MRT: Teaching with App Inventor

Do you like it when students drive the learning process? Do you want to expand your students' media literacy across the "programmer divide" and into the realm of interactive software? App Inventor, the centerpiece of MIT's new Center for Mobile Learning, provides a disruptive way to change the way you teach. In this hands-on workshop, you'll learn how to build mobile apps with App Inventor and and explore ways it can be used as a motivating force in the classroom.

Despite the efforts of innovators like Steve Jobs, there is still one digital medium from which most are barred: interactive software. Only programmers can directly create in this mysterious medium, leaving most people on the wrong side of the programmer divide. Have an idea for a mobile app? You better know a programmer!

App Inventor, created by MIT's Hal Abelson and some Google engineers, helps bridge the divide. Like its predecessors Lego Mindstorms and Scratch, it provides a visual, drag-and-drop "blocks" language, making programming more like putting puzzle pieces together than writing code.

With App Inventor, the end-goal of the puzzle-making is software for mobile phones and tablets. Instead of creating mundane interest rate calculators, as in traditional courses, beginners create apps that connect to mobile technology such as SMS texting, text-to-speech, and GPS. Within weeks, they can create powerful software such as the "No Texting While Driving" app created by USF student Daniel Finnegan and featured in Wired magazine.

We offer the perspectives of a university teacher (Wolber, USF) who has taught App Inventor since its pilot phase in 2009, and an after-school program director (Hatley,Youth APPLab) who has taught 21 African-American students to build apps.

Most of our students never dreamed they could create software for their phone. Because of App Inventor's low barrier to entry, they attain early success. Because they are building software for mobile phones, motivation goes out the roof. The students at Youth APPLab have developed over 30 apps, with 4 published on the Android Market having over 1000 downloads. USF students, 50% women, now present along side our advanced students at the annual CS night. Many continue on in Computer Science and some have even gone on to teach App Inventor in youth programs.

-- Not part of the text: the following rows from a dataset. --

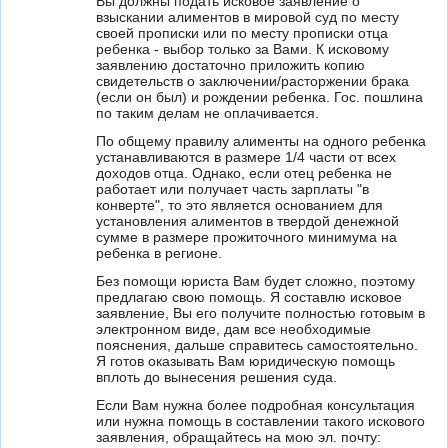
Вы должны подать исковое заявление о
взыскании алиментов в мировой суд по месту
своей прописки или по месту прописки отца
ребенка - выбор только за Вами. К исковому
заявлению достаточно приложить копию
свидетельств о заключении/расторжении брака
(если он был) и рождении ребенка. Гос. пошлина
по таким делам не оплачивается.
По общему правилу алименты на одного ребенка
устанавливаются в размере 1/4 части от всех
доходов отца. Однако, если отец ребенка не
работает или получает часть зарплаты "в
конверте", то это является основанием для
установления алиментов в твердой денежной
сумме в размере прожиточного минимума на
ребенка в регионе.
Без помощи юриста Вам будет сложно, поэтому
предлагаю свою помощь. Я составлю исковое
заявление, Вы его получите полностью готовым в
электронном виде, дам все необходимые
пояснения, дальше справитесь самостоятельно.
Я готов оказывать Вам юридическую помощь
вплоть до вынесения решения суда.
Если Вам нужна более подробная консультация
или нужна помощь в составлении такого искового
заявления, обращайтесь на мою эл. почту: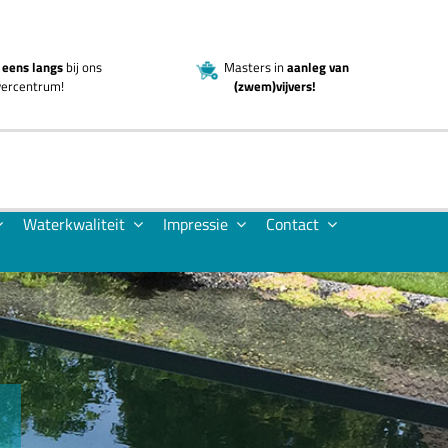
eens langs
bij ons
Masters in
aanleg van
jvercentrum!
(zwem)vijvers!
Waterkwaliteit
Impressie
Contact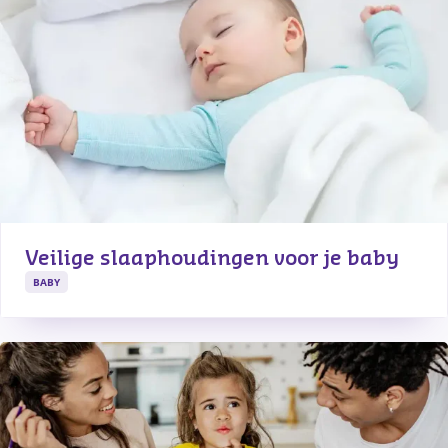
Veilige slaaphoudingen voor je baby
BABY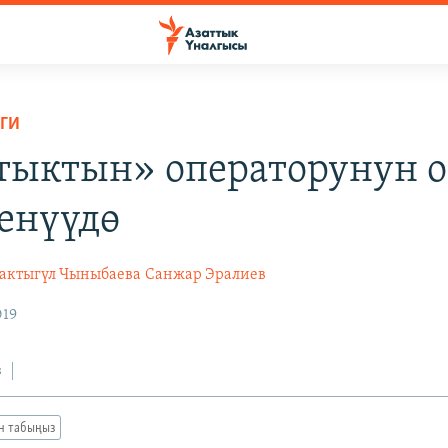
ГИ
тыктын» операторунун 
енүүдө
актыгүл Чыныбаева
Санжар Эралиев
019
з
ан табыңыз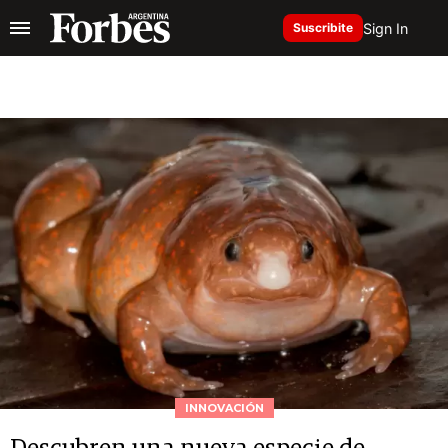
Sign In
Suscribite
INNOVACIÓN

In a quest to build more sophisticated apps, the students drive the learning process. The learning crosses the traditional classroom boundary: the students take the phones home, tinker with them, and show off their work to their friends and family members. In the process, they learn a ton of math, logic, and problem solving without even realizing it.

Attendees will create a fun, introductory app, then break into teams to see who can create the best "re-mix" of a more sophisticated app. Winners will receive a copy of Wolber's App Inventor book (co-authored with Abelson et al.). As the session progresses, we'll discuss ways App Inventor can be used to teach programming, problem solving, and "learning-by-creating" in any discipline.